At first I was kicking myself.  But upon reflection I decided missing the trial was for the best.  Ever since we returned from the first trial, Hannah and I have been having trouble with our training.  I am not sure what is going on, but in my opinion it’s not ideal to put your training to the test when it’s in a rough patch. 

The problem is that Hannah has stopped taking my flanks and has gone back to working on her own when at a distance.  This is something we had worked on considerably before the first trial and had gone away.  When we came back, the issue was present again, and almost worse.  I’m not sure why but I have two guesses.  First, we’ve gone back to having my trainer on the field with us.  I don’t know if Hannah starts blowing me off because she’d rather work for my trainer, or if having my trainer around makes her stressed, or if it’s because it makes me stressed and Hannah can read that and loses confidence in me.  I suspect it may be the latter.
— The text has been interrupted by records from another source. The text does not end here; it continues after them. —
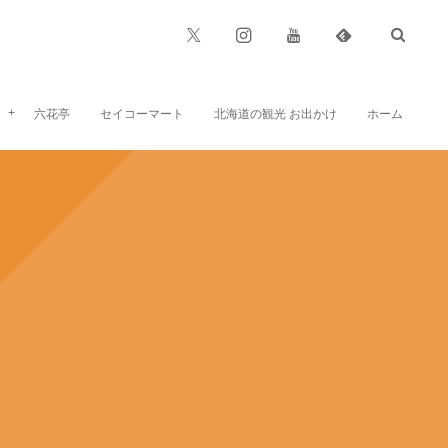
六花亭
セイコーマート
北海道の観光 お出かけ
ホーム
六花亭のお菓子、お食事など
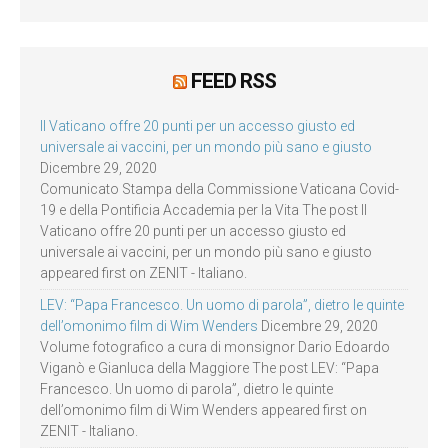
FEED RSS
Il Vaticano offre 20 punti per un accesso giusto ed
universale ai vaccini, per un mondo più sano e giusto
Dicembre 29, 2020
Comunicato Stampa della Commissione Vaticana Covid-
19 e della Pontificia Accademia per la Vita The post Il
Vaticano offre 20 punti per un accesso giusto ed
universale ai vaccini, per un mondo più sano e giusto
appeared first on ZENIT - Italiano.
LEV: “Papa Francesco. Un uomo di parola”, dietro le quinte
dell’omonimo film di Wim Wenders
Dicembre 29, 2020
Volume fotografico a cura di monsignor Dario Edoardo
Viganò e Gianluca della Maggiore The post LEV: “Papa
Francesco. Un uomo di parola”, dietro le quinte
dell’omonimo film di Wim Wenders appeared first on
ZENIT - Italiano.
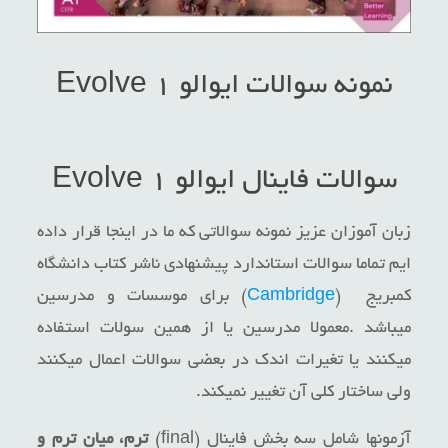
نمونه سوالات ایوالو ۱ Evolve
سوالات فاینال ایوالو ۱ Evolve
زبان آموزان عزیز نمونه سوالاتی که ما در اینجا قرار داده
ایم تماما سوالات استاندارد پیشنهادی ناشر کتاب دانشگاه
کمبریج (
Cambridge
) برای موسسات و مدرسین
میباشد .معمولا مدرسین یا از همین سولات استفاده
میکنند یا تغیرات اندک در بعضی سوالات اعمال میکنند
ولی ساختار کلی آن تغییر نمیکند.
آزمونها شامل سه بخش فاینال (final)
ترم، میان ترم و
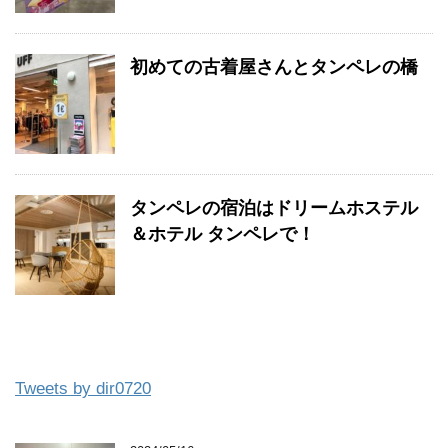
初めての古着屋さんとタンペレの橋
タンペレの宿泊はドリームホステル
＆ホテル タンペレで！
Tweets by dir0720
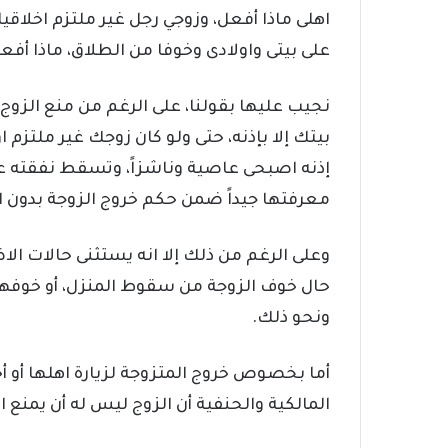
اهلى ماذا أفعل، وزوجي رجل غير ملتزم اخلاقي
على بيتى واولادى وخوفا من الطلاق، ماذا أفع
نجيب عليها بقولنا، على الرغم من منع الزوج ل
بيتك إلا بإذنه، حتى ولو كان زوجك غير ملتزم 
إذنه اصبحى عاصية وناشزاً، وتسقط نفقته ع
معرفتها جيداً ضمن حكم خروج الزوجة بدون ا
وعلى الرغم من ذلك إلا انه يستثنى حالات ال
حال خوف الزوجة من سقوط المنزل، أو خوفها 
ونحو ذلك.
أما بخصوص خروج المتزوجة لزيارة اهلها أو أحد
المالكية والحنفية أن الزوج ليس له أن يمنع ال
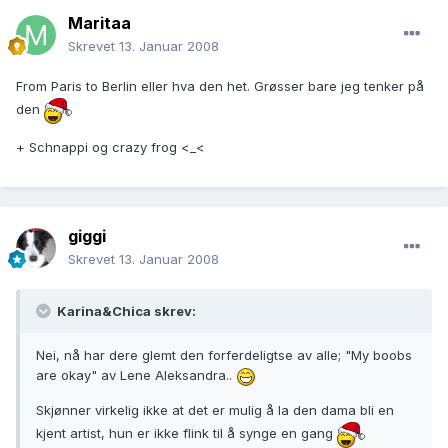
Maritaa
Skrevet
13. Januar 2008
From Paris to Berlin eller hva den het. Grøsser bare jeg tenker på
den
+ Schnappi og crazy frog <_<
giggi
Skrevet
13. Januar 2008
Karina&Chica skrev:
Nei, nå har dere glemt den forferdeligtse av alle; "My boobs
are okay" av Lene Aleksandra..
Skjønner virkelig ikke at det er mulig å la den dama bli en
kjent artist, hun er ikke flink til å synge en gang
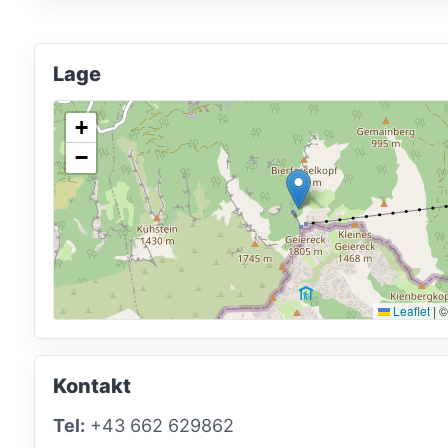
Lage
+
−
Leaflet
|
©
Kontakt
Tel:
+43 662 629862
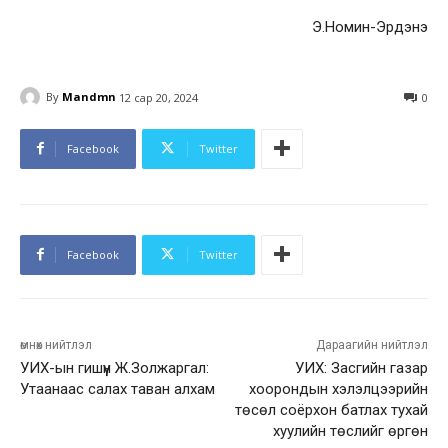
Э.Номин-Эрдэнэ
By
Mandmn
12 сар 20, 2024
0
Facebook
Twitter
Facebook
Twitter
өмнөх нийтлэл
Дараагийн нийтлэл
УИХ-ын гишүүн Ж.Золжаргал:
УИХ: Засгийн газар
Утаанаас салах таван алхам
хоорондын хэлэлцээрийн
төсөл соёрхон батлах тухай
хуулийн төслийг өргөн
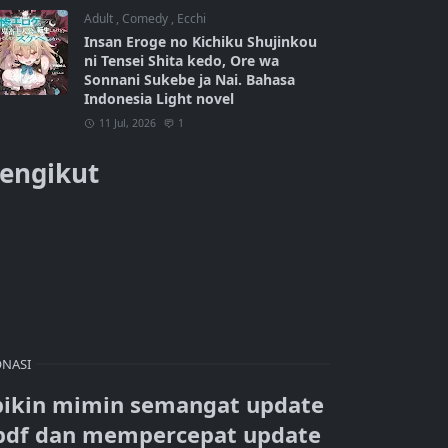
Adult
,
Comedy
,
Ecchi
Insan Eroge no Kichiku Shujinkou
ni Tensei Shita kedo, Ore wa
Sonnani Sukebe ja Nai. Bahasa
Indonesia Light novel
11 Jul, 2026
1
engikut
NASI
bikin mimin semangat update
pdf dan mempercepat update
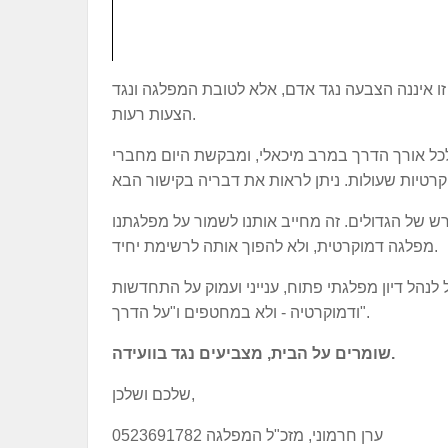
זו איננה הצבעה נגד אדם, אלא לטובת המפלגה ונגד
הצעות רעות.
 אורך הדרך במרב מיכאלי, ומבקשת היום מחברי
ש של הגדולים. זה מחייב אותנו לשמור על מפלגתנו
מפלגה דמוקרטית, ולא להפוך אותה לרשימת יחיד.
לנהל דיון מפלגתי פתוח, ענייני ועמוק על התחדשות
ודמוקרטיה - ולא במחטפים ו"על הדרך".
שומרים על הבית, מצביעים נגד בוועידה.
שלכם ושלכן,
ערן חרמוני, מזכ"ל המפלגה 0523691782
The other issue is that we switched training fields.  Now Hannah was working very well in the other field, and had no problem at the trial on a new field.  But when we came back, the main flock with its lambs had been rotated into another field and we went back to training in the big cattle field where we had been training all winter.  I think this stressed Hannah out.  Again I don’t know why; perhaps it is because the field is so large that she knows the sheep can get a really long distance away from us and so that worries her.  Or perhaps it’s because of the pressure in that field (although the previous field we trained in had way more pressure, and going in more than one direction!)  Or perhaps it’s because she has bad memories of training there when we were having a lot of trouble and it was very stressful. 

Whatever the reason, our training fell apart.  Fortunately I have been granted access to the sheep on my own during the week, so am able to focus on working through this.  So I have been going out 3-4 times a week and working Hannah.  I have been focusing on our flanks up close.  I have been getting her to do 360’s around the sheep, over and over, in both directions.  I have been working at some shedding, getting her to come through the flock, and driving.  And I have been working on farm chores – moving the sheep from one pasture to another, through gates, into pens and so on.  Basically really mixing things up, getting her to break balance a lot, but always with me close and keeping things under control so that she will listen.  My hope is that this will make her obedience more automatic, and it seems to be working.  The last couple of times we were out she was working much better, even taking inside flanks from a decent distance.